The yuan lost ground against the dollar on Monday despite a cut in a benchmark interest rate from China’s central bank, as the move was deemed insufficient by the market to support the currency.
Around 9:25 a.m. GMT (11:25 a.m. Paris), the yuan, whose exchanges are supervised by the authorities, fell by 0.22% to 7.3005 yuan for one dollar. On Thursday, the currency fell to its lowest since November, 7.3175 yuan per dollar.
On Monday, China decided to cut the one-year interest rate, which serves as a benchmark for business loans, from 3.55% to 3.45% to revive the economy by counting on more loans to individuals and businesses. . The 5-year interest rate was kept stable at 4.2%.
Highly followed by the markets, these two rates are at historic lows. This is not enough, say UBS analysts, recalling that the market was expecting a larger decline of 15 basis points.
This unconvincing drop in interest rates (…) weighs on Chinese risk assets like the currency, analysts add.
As policymakers have entered a phase of stronger (economic) support, the approach so far has been too measured to revive general confidence, they continue.
China is indeed facing a serious crisis in the real estate sector, and the post-Covid recovery hoped for in China after the lifting of health restrictions at the end of 2022 is running out of steam.

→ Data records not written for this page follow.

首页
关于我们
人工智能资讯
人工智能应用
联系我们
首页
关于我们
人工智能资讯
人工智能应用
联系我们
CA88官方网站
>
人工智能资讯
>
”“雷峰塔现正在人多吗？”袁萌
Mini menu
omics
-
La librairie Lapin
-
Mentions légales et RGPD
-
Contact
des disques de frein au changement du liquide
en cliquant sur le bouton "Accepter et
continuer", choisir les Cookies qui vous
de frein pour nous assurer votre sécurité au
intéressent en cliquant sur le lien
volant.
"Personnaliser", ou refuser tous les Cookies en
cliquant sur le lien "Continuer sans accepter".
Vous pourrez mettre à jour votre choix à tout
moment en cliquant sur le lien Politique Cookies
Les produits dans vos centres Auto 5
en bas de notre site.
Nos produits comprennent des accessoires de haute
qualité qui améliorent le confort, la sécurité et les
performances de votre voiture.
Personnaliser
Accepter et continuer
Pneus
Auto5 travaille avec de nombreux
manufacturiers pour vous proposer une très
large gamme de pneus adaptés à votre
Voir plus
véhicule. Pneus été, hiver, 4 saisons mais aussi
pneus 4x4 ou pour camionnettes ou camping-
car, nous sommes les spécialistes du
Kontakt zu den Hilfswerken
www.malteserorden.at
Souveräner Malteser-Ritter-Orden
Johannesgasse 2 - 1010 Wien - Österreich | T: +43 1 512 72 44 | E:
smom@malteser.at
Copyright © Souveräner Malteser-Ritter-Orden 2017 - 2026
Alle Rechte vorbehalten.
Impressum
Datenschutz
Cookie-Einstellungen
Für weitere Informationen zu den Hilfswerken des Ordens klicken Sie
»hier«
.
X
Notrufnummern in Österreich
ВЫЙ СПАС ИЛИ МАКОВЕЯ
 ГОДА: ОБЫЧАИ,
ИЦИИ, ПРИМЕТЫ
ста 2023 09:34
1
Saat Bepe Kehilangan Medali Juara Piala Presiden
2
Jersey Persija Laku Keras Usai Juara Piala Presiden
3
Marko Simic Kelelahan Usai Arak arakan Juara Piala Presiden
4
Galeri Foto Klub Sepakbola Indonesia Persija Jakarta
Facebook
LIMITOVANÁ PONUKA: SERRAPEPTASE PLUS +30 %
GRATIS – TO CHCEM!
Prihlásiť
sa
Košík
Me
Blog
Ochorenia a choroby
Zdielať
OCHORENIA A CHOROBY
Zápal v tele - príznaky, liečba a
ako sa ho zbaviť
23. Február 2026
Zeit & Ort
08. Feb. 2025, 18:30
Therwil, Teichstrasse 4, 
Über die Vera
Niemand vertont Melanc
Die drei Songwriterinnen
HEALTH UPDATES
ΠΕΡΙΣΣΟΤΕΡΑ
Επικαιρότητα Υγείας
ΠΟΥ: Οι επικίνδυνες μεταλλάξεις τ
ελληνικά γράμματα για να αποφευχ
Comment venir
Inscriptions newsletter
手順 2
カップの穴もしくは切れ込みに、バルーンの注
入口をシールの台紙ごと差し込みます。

Later in the week, the market’s attention should turn to the annual meeting of central bankers in Jackson Hole, USA, where Jerome Powell, Chairman of the US Federal Reserve (Fed) and Christine Lagarde, President of the Bank Central European Union, are due to deliver speeches on Friday.
With inflation falling faster in the US than in Europe or the UK, we believe the peak is nearer for US rates than for European rates, and the Fed may consider easing policy sooner than other central banks, say UBS analysts.